Сев возле печи на круглую толстую циновку, Гоэмон задумался. Он был не по годам мудр и рассудителен, а по уму пошел в мать. Но главное заключалось в том, что юный синоби обладал даром предвидения. Эту способность имели многие синоби, но она появлялась у них после долгих лет тренировок и сражений, уже в зрелом возрасте. А Гоэмон получил ее в наследство.
Он с детства умел предвосхищать события, за что Учитель неоднократно его наказывал. Наставник Гоэмона уже был изрядно в годах и не мог смириться с тем, что неоперившийся птенец с легкостью разбирается в загадках, которые практически все сверстники Гоэмона считали неразрешимыми. И когда они беспомощно разводили руками, не в состоянии справиться с задачей, на сцену обычно выступал мудрый Учитель и втолковывал им что, как и почему. Но только если он успевал опередить Гоэмона. Мальчик по своей неопытности старался бежать впереди лошади, Учитель, естественно, сердился и при малейшей оплошности наказывал Гоэмона, хотя другим ученикам такие провинности обычно прощал.
С годами Гоэмон сообразил, из-за чего впал в немилость Учителя, но уже было поздно – тот по-прежнему придирался к нему по любому поводу. Но, возможно, это было и к лучшему. Теперь любое учебное задание Гоэмон выполнял на пределе своих возможностей (а они уже были у него немалые) и благодаря этому преуспевал в ниндзюцу.
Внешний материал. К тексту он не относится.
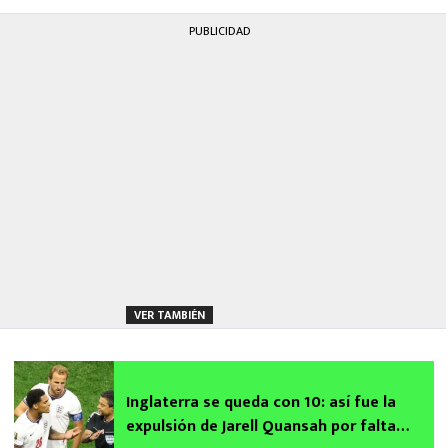
PUBLICIDAD
VER TAMBIÉN
Inglaterra se queda con 10: así fue la
expulsión de Jarell Quansah por falta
У Гоэмона не выходил из головы таинственный ямабуси. Мальчик уже знал, что он появляется в деревне чрезвычайно редко, только в особо важных случаях. Но что могло подвигнуть «спящего в горах» проделать длинный и опасный путь по горам, где бесчинствовали не только разбойники, но и отряды сёгуна? Вроде большая война не намечалась, а мелкие стычки, в которых участвовали и лазутчики клана Хаттори, происходили постоянно и стали обыденностью. И потом, почему ямабуси не удостоил своим посещением всеми уважаемого старосту, как полагалось по обычаю, а направился сразу к Хаттори Ясунаге, который, несмотря на свои заслуги, не имел никакого поста в иерархии клана? Это было, по меньшей мере, странно…
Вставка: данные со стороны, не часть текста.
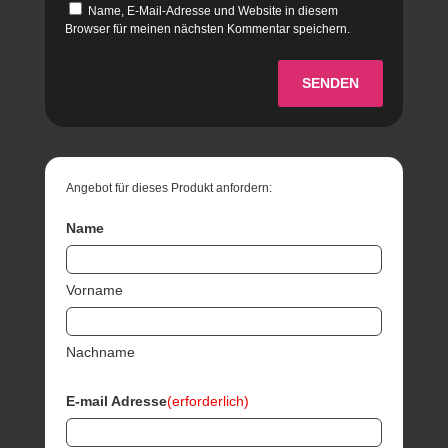
Name, E-Mail-Adresse und Website in diesem
Browser für meinen nächsten Kommentar speichern.
SENDEN
Angebot für dieses Produkt anfordern:
Name
Vorname
Nachname
E-mail Adresse
(erforderlich)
Тем временем в доме Хаттори Ясунаги шел разговор как раз о Гоэмоне. Ямабуси, весьма уважаемый и почетный гость, конечно же, сидел спиной к нише токономы. Она была похожа на ту, что находилась в доме Гоэмона, только на месте обязательного для японцев свитка с изречением какого-нибудь древнего мудреца висела картина, явно написанная китайским художником. Она изображала Инлуна – крылатого дракона, повелевающего дождями. Он помог небесному повелителю Хуан-ди победить войско великана-колдуна Чи Ю, оспаривавшего у Хуан-ди власть над миром.
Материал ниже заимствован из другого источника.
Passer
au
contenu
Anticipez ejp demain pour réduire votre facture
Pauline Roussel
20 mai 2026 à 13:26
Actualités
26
Хаттори Ясунагу было не узнать. В деревне он представлялся безобидным старичком, спину которого согнули прожитые годы, а здоровье изрядно подточили сопутствующие преклонному возрасту хвори. Он был приветлив, улыбчив, особенно его любили дети, для которых у старого Ясунаги всегда было наготове доброе слово и какие-нибудь сладости. Перед горным отшельником сидел, конечно же, седобородый старец, но спину он держал прямо, движения его были быстры и уверены, а совсем не старческие глаза сверкали остро и суровый взгляд был жестким и беспощадным.